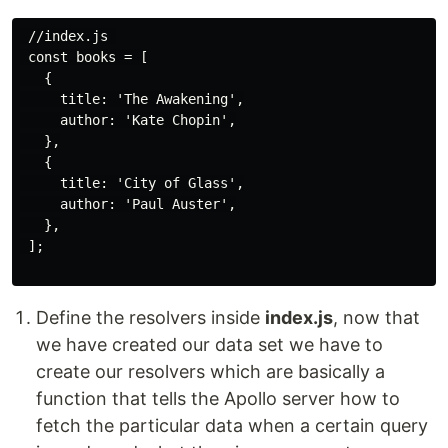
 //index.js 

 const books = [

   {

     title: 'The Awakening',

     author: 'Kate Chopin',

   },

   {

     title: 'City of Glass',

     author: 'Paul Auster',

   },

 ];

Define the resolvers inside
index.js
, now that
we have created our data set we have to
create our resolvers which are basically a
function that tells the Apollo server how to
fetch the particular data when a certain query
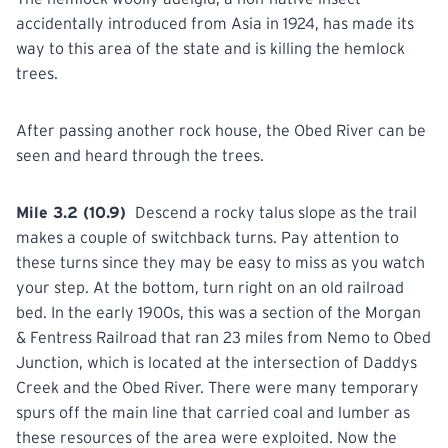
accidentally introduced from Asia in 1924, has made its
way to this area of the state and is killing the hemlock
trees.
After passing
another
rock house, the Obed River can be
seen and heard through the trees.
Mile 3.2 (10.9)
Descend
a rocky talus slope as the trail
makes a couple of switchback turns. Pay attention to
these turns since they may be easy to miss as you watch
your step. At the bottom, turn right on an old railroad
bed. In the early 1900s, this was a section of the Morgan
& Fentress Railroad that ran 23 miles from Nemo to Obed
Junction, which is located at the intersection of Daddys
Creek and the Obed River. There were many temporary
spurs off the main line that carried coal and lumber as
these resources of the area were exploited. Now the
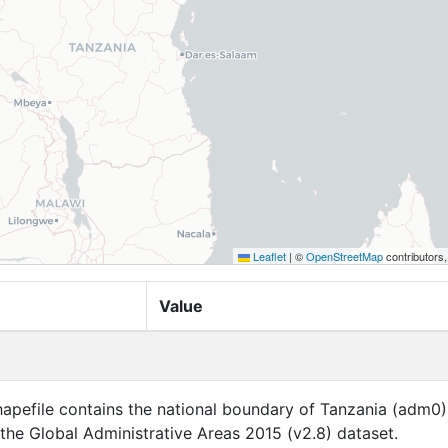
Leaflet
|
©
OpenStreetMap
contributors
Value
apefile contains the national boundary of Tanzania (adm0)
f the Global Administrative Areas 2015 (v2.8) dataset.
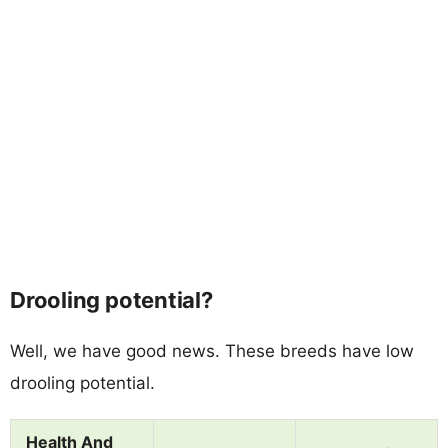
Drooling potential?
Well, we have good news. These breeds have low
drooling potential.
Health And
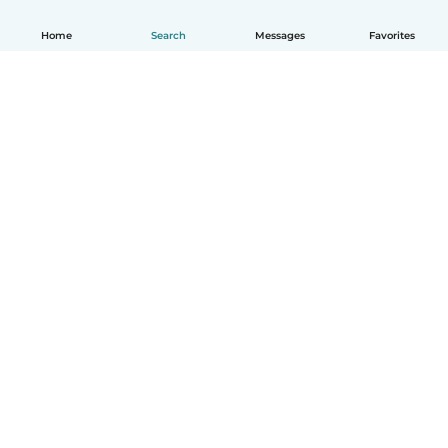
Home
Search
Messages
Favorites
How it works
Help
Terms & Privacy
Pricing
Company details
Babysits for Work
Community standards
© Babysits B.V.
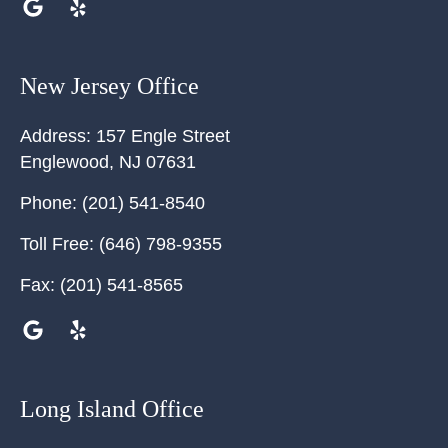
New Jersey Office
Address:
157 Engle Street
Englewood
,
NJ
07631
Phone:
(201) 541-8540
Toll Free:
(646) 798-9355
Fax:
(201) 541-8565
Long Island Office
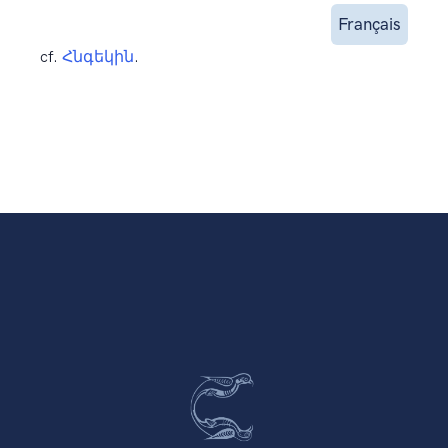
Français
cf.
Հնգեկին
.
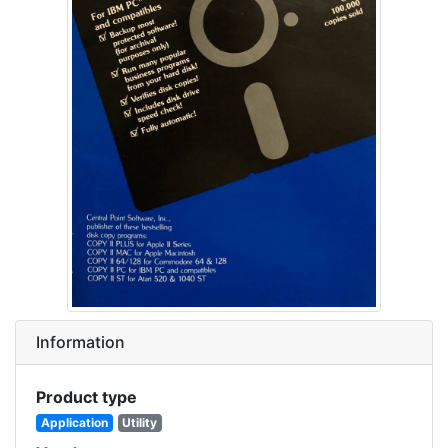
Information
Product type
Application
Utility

- - -

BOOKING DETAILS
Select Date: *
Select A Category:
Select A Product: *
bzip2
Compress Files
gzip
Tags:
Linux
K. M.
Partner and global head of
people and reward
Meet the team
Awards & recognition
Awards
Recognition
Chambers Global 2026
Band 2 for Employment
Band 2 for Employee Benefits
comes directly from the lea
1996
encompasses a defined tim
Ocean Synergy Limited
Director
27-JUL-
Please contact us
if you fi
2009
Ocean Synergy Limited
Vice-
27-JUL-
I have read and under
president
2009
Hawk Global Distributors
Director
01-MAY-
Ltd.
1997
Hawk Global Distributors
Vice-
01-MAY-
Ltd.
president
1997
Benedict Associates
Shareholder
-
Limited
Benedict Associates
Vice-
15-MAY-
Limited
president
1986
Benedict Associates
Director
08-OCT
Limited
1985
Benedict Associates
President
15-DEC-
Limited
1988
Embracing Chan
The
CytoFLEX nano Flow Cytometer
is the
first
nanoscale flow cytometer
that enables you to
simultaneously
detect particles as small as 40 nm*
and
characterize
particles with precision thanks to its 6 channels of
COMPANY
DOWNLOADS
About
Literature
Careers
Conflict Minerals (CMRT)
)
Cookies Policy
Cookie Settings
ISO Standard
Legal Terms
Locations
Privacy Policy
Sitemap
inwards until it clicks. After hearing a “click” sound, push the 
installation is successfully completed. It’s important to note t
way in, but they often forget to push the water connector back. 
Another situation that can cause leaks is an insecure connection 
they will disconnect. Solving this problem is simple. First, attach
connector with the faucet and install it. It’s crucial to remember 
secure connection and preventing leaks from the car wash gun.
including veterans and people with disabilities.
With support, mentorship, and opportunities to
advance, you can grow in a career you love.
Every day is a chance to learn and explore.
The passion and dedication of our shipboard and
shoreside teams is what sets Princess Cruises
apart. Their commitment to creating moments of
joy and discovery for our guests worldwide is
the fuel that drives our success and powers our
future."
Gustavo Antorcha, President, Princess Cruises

- - -

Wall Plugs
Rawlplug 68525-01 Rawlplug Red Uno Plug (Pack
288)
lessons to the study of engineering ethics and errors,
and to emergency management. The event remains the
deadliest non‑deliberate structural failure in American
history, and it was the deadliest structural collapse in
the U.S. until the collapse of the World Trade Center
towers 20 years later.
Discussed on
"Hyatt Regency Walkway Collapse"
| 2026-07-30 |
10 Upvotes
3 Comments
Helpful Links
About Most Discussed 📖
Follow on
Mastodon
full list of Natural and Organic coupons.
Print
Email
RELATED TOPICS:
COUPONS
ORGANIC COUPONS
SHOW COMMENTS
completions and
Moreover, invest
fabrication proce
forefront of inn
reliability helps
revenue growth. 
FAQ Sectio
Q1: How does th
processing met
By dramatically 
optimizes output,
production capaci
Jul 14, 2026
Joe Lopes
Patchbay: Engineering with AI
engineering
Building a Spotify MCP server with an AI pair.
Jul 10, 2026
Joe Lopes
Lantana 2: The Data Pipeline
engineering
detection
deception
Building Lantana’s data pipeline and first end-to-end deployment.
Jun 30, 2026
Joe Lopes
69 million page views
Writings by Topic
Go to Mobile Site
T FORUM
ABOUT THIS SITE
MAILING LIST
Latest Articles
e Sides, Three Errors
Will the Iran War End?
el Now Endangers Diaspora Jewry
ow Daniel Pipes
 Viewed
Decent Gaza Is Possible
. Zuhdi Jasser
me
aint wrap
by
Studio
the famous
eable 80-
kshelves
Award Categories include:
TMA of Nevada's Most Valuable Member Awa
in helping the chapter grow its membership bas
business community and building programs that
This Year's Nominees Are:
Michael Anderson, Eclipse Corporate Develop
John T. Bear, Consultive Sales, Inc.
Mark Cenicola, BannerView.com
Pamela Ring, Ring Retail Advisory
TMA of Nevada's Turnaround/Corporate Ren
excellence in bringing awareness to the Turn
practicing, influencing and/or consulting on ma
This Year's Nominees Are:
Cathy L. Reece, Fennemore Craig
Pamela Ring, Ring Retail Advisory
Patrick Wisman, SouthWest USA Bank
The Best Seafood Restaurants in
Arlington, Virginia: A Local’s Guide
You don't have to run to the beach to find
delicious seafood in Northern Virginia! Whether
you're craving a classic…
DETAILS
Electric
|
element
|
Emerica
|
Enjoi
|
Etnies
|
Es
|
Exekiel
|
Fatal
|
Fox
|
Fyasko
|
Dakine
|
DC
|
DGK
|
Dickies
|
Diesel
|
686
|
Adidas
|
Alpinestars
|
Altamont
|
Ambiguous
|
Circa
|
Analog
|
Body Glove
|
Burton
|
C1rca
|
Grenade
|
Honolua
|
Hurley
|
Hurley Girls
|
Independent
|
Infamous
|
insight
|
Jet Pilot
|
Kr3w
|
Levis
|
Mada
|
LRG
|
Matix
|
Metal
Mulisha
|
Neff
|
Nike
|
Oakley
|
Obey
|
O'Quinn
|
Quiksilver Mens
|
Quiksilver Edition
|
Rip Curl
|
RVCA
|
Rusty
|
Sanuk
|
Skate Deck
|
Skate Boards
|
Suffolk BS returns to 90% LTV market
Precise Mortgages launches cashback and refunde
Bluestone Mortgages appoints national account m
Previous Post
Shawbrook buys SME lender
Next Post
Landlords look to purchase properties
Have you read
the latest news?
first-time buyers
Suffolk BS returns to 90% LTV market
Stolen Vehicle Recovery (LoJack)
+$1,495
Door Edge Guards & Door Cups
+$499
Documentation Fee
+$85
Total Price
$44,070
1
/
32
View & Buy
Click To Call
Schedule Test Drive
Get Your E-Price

- - -

(EXERCISE DIRECTIONS): In the listing above, find the line with "Please contact us" and the line with "shoreside teams is what sets Princess Cruises", then print exactly those two lines and every line between them, and nothing more.

(ANSWER SECTION):
Please contact us
if you fi
2009
Ocean Synergy Limited
Vice-
27-JUL-
I have read and under
president
2009
Hawk Global Distributors
Director
01-MAY-
Ltd.
1997
Hawk Global Distributors
Vice-
01-MAY-
Ltd.
president
1997
Benedict Associates
Shareholder
-
Limited
Benedict Associates
Vice-
15-MAY-
Limited
president
1986
Benedict Associates
Director
08-OCT
Limited
1985
Benedict Associates
President
15-DEC-
Limited
1988
Embracing Chan
The
CytoFLEX nano Flow Cytometer
is the
first
nanoscale flow cytometer
that enables you to
simultaneously
detect particles as small as 40 nm*
and
characterize
particles with precision thanks to its 6 channels of
COMPANY
DOWNLOADS
About
Literature
Careers
Conflict Minerals (CMRT)
)
Cookies Policy
Cookie Settings
ISO Standard
Legal Terms
Locations
Privacy Policy
Sitemap
inwards until it clicks. After hearing a “click” sound, push the 
installation is successfully completed. It’s important to note t
way in, but they often forget to push the water connector back. 
Another situation that can cause leaks is an insecure connection 
they will disconnect. Solving this problem is simple. First, attach
connector with the faucet and install it. It’s crucial to remember 
secure connection and preventing leaks from the car wash gun.
including veterans and people with disabilities.
With support, mentorship, and opportunities to
advance, you can grow in a career you love.
Every day is a chance to learn and explore.
The passion and dedication of our shipboard and
shoreside teams is what sets Princess Cruises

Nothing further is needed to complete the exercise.